▶ Data entries
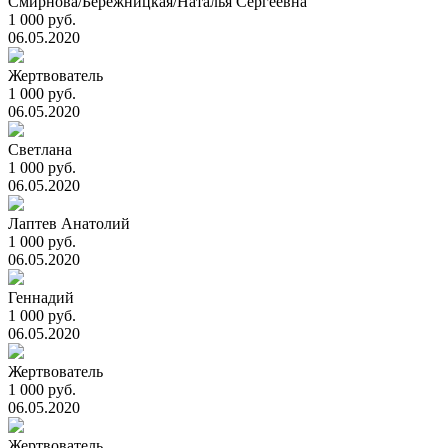
Смирнова/Бережницкая/Наталья Сергеевна
1 000 руб.
06.05.2020
Жертвователь
1 000 руб.
06.05.2020
Светлана
1 000 руб.
06.05.2020
Лаптев Анатолий
1 000 руб.
06.05.2020
Геннадий
1 000 руб.
06.05.2020
Жертвователь
1 000 руб.
06.05.2020
Жертвователь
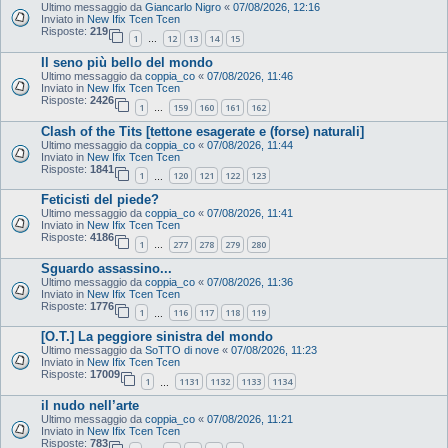
Ultimo messaggio da
Giancarlo Nigro
«
07/08/2026, 12:16
Inviato in
New Ifix Tcen Tcen
Risposte:
219
1
12
13
14
15
…
Il seno più bello del mondo
Ultimo messaggio da
coppia_co
«
07/08/2026, 11:46
Inviato in
New Ifix Tcen Tcen
Risposte:
2426
1
159
160
161
162
…
Clash of the Tits [tettone esagerate e (forse) naturali]
Ultimo messaggio da
coppia_co
«
07/08/2026, 11:44
Inviato in
New Ifix Tcen Tcen
Risposte:
1841
1
120
121
122
123
…
Feticisti del piede?
Ultimo messaggio da
coppia_co
«
07/08/2026, 11:41
Inviato in
New Ifix Tcen Tcen
Risposte:
4186
1
277
278
279
280
…
Sguardo assassino...
Ultimo messaggio da
coppia_co
«
07/08/2026, 11:36
Inviato in
New Ifix Tcen Tcen
Risposte:
1776
1
116
117
118
119
…
[O.T.] La peggiore sinistra del mondo
Ultimo messaggio da
SoTTO di nove
«
07/08/2026, 11:23
Inviato in
New Ifix Tcen Tcen
Risposte:
17009
1
1131
1132
1133
1134
…
il nudo nell’arte
Ultimo messaggio da
coppia_co
«
07/08/2026, 11:21
Inviato in
New Ifix Tcen Tcen
Risposte:
783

▶ YOUR OBJECTIVE
Copy the records exactly as they appear, leaving every picture out.

▶ TASK RESPONSE
Смирнова/Бережницкая/Наталья Сергеевна
1 000 руб.
06.05.2020
Жертвователь
1 000 руб.
06.05.2020
Светлана
1 000 руб.
06.05.2020
Лаптев Анатолий
1 000 руб.
06.05.2020
Геннадий
1 000 руб.
06.05.2020
Жертвователь
1 000 руб.
06.05.2020
Жертвователь
Ultimo messaggio da
Giancarlo Nigro
«
07/08/2026, 12:16
Inviato in
New Ifix Tcen Tcen
Risposte:
219
1
12
13
14
15
…
Il seno più bello del mondo
Ultimo messaggio da
coppia_co
«
07/08/2026, 11:46
Inviato in
New Ifix Tcen Tcen
Risposte:
2426
1
159
160
161
162
…
Clash of the Tits [tettone esagerate e (forse) naturali]
Ultimo messaggio da
coppia_co
«
07/08/2026, 11:44
Inviato in
New Ifix Tcen Tcen
Risposte:
1841
1
120
121
122
123
…
Feticisti del piede?
Ultimo messaggio da
coppia_co
«
07/08/2026, 11:41
Inviato in
New Ifix Tcen Tcen
Risposte:
4186
1
277
278
279
280
…
Sguardo assassino...
Ultimo messaggio da
coppia_co
«
07/08/2026, 11:36
Inviato in
New Ifix Tcen Tcen
Risposte:
1776
1
116
117
118
119
…
[O.T.] La peggiore sinistra del mondo
Ultimo messaggio da
SoTTO di nove
«
07/08/2026, 11:23
Inviato in
New Ifix Tcen Tcen
Risposte:
17009
1
1131
1132
1133
1134
…
il nudo nell’arte
Ultimo messaggio da
coppia_co
«
07/08/2026, 11:21
Inviato in
New Ifix Tcen Tcen
Risposte:
783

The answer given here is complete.